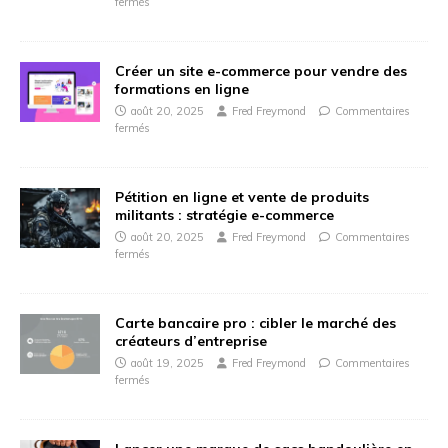
fermés
Créer un site e-commerce pour vendre des
formations en ligne
août 20, 2025
Fred Freymond
Commentaires
fermés
Pétition en ligne et vente de produits
militants : stratégie e-commerce
août 20, 2025
Fred Freymond
Commentaires
fermés
Carte bancaire pro : cibler le marché des
créateurs d’entreprise
août 19, 2025
Fred Freymond
Commentaires
fermés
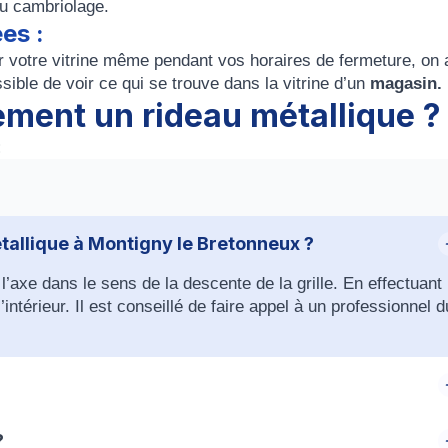
ou cambriolage.
ées
:
r votre vitrine même pendant vos horaires de fermeture, on 
sible de voir ce qui se trouve dans la vitrine d’un
magasin.
ment un rideau métallique ?
:
allique à Montigny le Bretonneux ?
r l’axe dans le sens de la descente de la grille. En effectuant
intérieur. Il est conseillé de faire appel à un professionnel d
métallique et de prolonger sa durée de vie est de la lubrifie
?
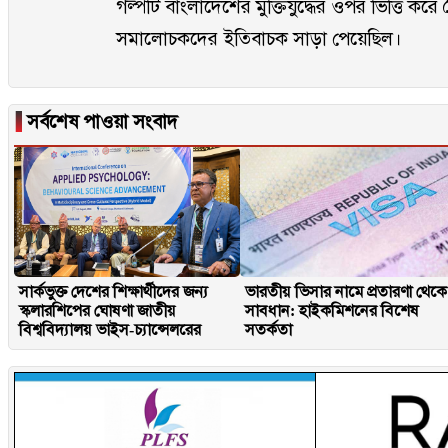
গল্পটি বাংলাদেশের মুক্তিযুদ্ধের ওপর ভিত্তি কর
সমালোচকদের ইতিবাচক সাড়া পেয়েছিল।
▐
সর্বশেষ পাওয়া সংবাদ
সার্কভুক্ত দেশের শিক্ষার্থীদের জন্য
ভারতীয় ভিসার নামে প্রতারণা থেকে
স্কলারশিপের ঘোষণা জাতীয়
সাবধান: হাইকমিশনের বিশেষ
বিশ্ববিদ্যালয় ভাইস-চ্যান্সেলরের
সতর্কতা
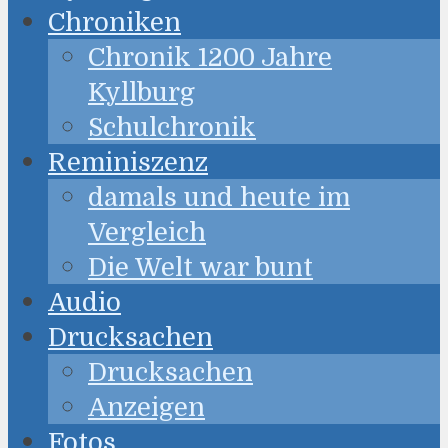
Chroniken
Chronik 1200 Jahre
Kyllburg
Schulchronik
Reminiszenz
damals und heute im
Vergleich
Die Welt war bunt
Audio
Drucksachen
Drucksachen
Anzeigen
Fotos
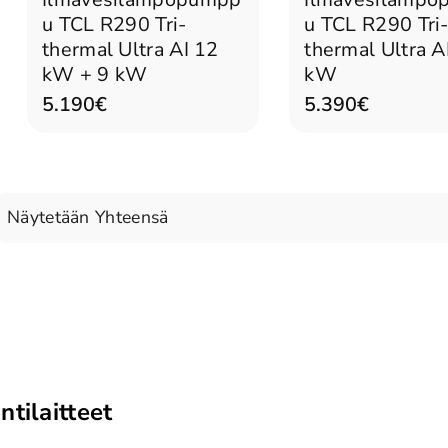
u TCL R290 Tri-
u TCL R290 Tri
thermal Ultra AI 12
thermal Ultra A
kW + 9 kW
kW
5.190€
5.390€
Näytetään Yhteensä
tilaitteet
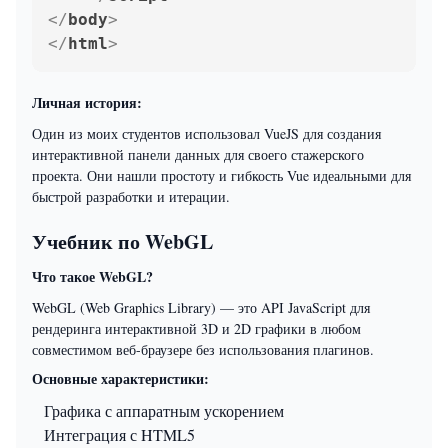
</
body
>
</
html
>
Личная история:
Один из моих студентов использовал VueJS для создания
интерактивной панели данных для своего стажерского
проекта. Они нашли простоту и гибкость Vue идеальными для
быстрой разработки и итерации.
Учебник по WebGL
Что такое WebGL?
WebGL (Web Graphics Library) — это API JavaScript для
рендеринга интерактивной 3D и 2D графики в любом
совместимом веб-браузере без использования плагинов.
Основные характеристики:
Графика с аппаратным ускорением
Интеграция с HTML5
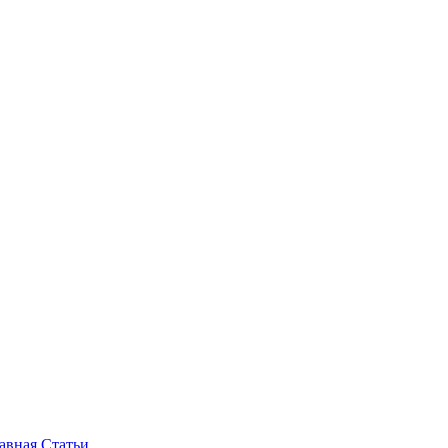
авная
Статьи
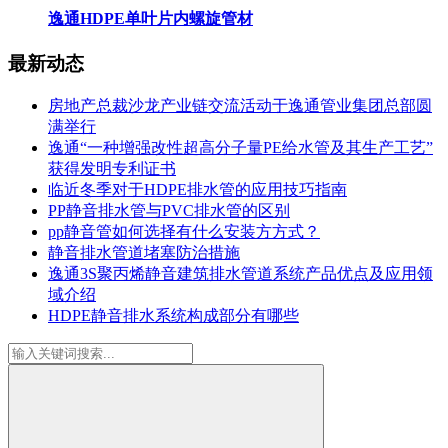
逸通HDPE单叶片内螺旋管材
最新动态
房地产总裁沙龙产业链交流活动于逸通管业集团总部圆
满举行
逸通“一种增强改性超高分子量PE给水管及其生产工艺”
获得发明专利证书
临近冬季对于HDPE排水管的应用技巧指南
PP静音排水管与PVC排水管的区别
pp静音管如何选择有什么安装方方式？
静音排水管道堵塞防治措施
逸通3S聚丙烯静音建筑排水管道系统产品优点及应用领
域介绍
HDPE静音排水系统构成部分有哪些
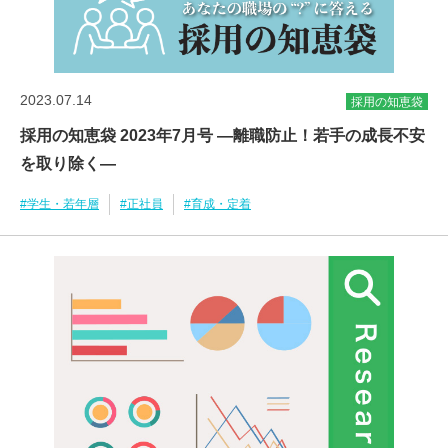
2023.07.14
採用の知恵袋
採用の知恵袋 2023年7月号 ―離職防止！若手の成長不安
を取り除く―
#学生・若年層
#正社員
#育成・定着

————————

--- WHAT TO PRODUCE ---
From the records above, return each line where "dans" occurs.

--- REPLY ---
sible de voir ce qui se trouve dans la vitrine d’un
r l’axe dans le sens de la descente de la grille. En effectuant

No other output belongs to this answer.